/---

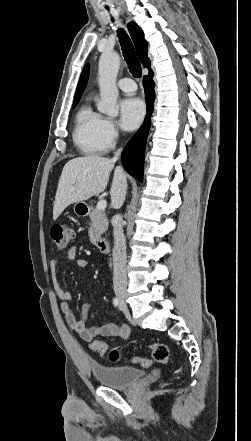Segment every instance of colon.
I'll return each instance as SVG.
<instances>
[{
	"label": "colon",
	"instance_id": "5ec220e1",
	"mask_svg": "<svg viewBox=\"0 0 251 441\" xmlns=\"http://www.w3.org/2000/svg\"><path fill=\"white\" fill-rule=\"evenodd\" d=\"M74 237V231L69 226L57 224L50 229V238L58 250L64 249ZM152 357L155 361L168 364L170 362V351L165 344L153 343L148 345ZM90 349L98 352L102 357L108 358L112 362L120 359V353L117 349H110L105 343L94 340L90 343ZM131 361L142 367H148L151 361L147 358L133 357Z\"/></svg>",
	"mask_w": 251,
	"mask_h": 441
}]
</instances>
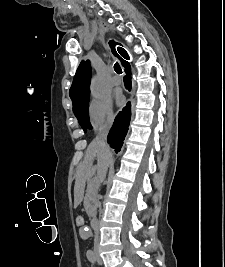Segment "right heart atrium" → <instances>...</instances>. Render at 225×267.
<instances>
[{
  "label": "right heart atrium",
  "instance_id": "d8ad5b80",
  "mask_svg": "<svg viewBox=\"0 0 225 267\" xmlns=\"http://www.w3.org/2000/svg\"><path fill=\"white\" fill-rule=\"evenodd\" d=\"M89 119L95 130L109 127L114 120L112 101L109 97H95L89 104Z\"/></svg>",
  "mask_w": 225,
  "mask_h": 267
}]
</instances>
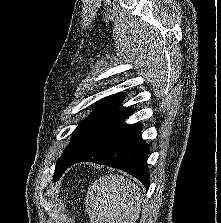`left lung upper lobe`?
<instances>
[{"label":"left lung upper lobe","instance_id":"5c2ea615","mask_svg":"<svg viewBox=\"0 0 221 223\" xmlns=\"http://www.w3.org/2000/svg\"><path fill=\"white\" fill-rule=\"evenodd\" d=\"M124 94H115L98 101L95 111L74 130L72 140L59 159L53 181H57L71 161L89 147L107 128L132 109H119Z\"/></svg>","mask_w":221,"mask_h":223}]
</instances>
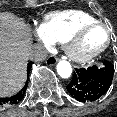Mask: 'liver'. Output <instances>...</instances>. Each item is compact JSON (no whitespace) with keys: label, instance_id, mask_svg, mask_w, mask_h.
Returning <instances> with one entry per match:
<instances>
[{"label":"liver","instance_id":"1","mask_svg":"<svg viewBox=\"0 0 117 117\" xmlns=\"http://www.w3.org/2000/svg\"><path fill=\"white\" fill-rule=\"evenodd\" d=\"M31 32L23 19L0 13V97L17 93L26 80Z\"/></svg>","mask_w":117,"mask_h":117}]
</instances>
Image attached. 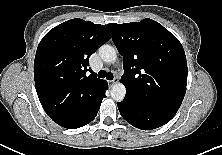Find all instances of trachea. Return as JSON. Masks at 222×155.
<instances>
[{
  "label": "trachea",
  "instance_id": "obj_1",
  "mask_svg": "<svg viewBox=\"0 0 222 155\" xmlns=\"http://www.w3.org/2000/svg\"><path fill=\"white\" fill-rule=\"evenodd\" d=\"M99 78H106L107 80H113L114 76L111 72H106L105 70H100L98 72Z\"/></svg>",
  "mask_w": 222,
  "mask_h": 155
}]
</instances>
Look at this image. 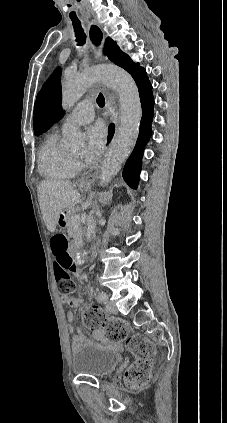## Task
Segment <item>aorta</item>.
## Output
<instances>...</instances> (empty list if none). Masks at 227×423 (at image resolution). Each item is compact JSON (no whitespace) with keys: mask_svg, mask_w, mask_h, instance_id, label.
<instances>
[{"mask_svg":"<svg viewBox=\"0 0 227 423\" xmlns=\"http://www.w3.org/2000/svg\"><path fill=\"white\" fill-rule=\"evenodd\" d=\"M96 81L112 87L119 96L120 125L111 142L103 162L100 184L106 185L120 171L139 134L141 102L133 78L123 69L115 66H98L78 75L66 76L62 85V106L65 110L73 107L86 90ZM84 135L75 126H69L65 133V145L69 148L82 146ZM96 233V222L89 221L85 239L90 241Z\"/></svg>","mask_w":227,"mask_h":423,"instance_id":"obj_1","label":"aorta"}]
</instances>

\---

**Work order**
The answer should be the exact lines running from the line containing "Segment <item>aorta</item>." to the last line of the entries, with nothing else.

**Completed task**
Segment <item>aorta</item>.
## Output
<instances>...</instances> (empty list if none). Masks at 227×423 (at image resolution). Each item is compact JSON (no whitespace) with keys: mask_svg, mask_w, mask_h, instance_id, label.
<instances>
[{"mask_svg":"<svg viewBox=\"0 0 227 423\" xmlns=\"http://www.w3.org/2000/svg\"><path fill=\"white\" fill-rule=\"evenodd\" d=\"M96 81L112 87L119 96L120 125L111 142L103 162L100 184L106 185L120 171L139 134L141 102L133 78L123 69L115 66H98L78 75L66 76L62 85V106L65 110L73 107L86 90ZM84 135L75 126H69L65 133V145L69 148L82 146ZM96 233V222L89 221L85 239L90 241Z\"/></svg>","mask_w":227,"mask_h":423,"instance_id":"obj_1","label":"aorta"}]
</instances>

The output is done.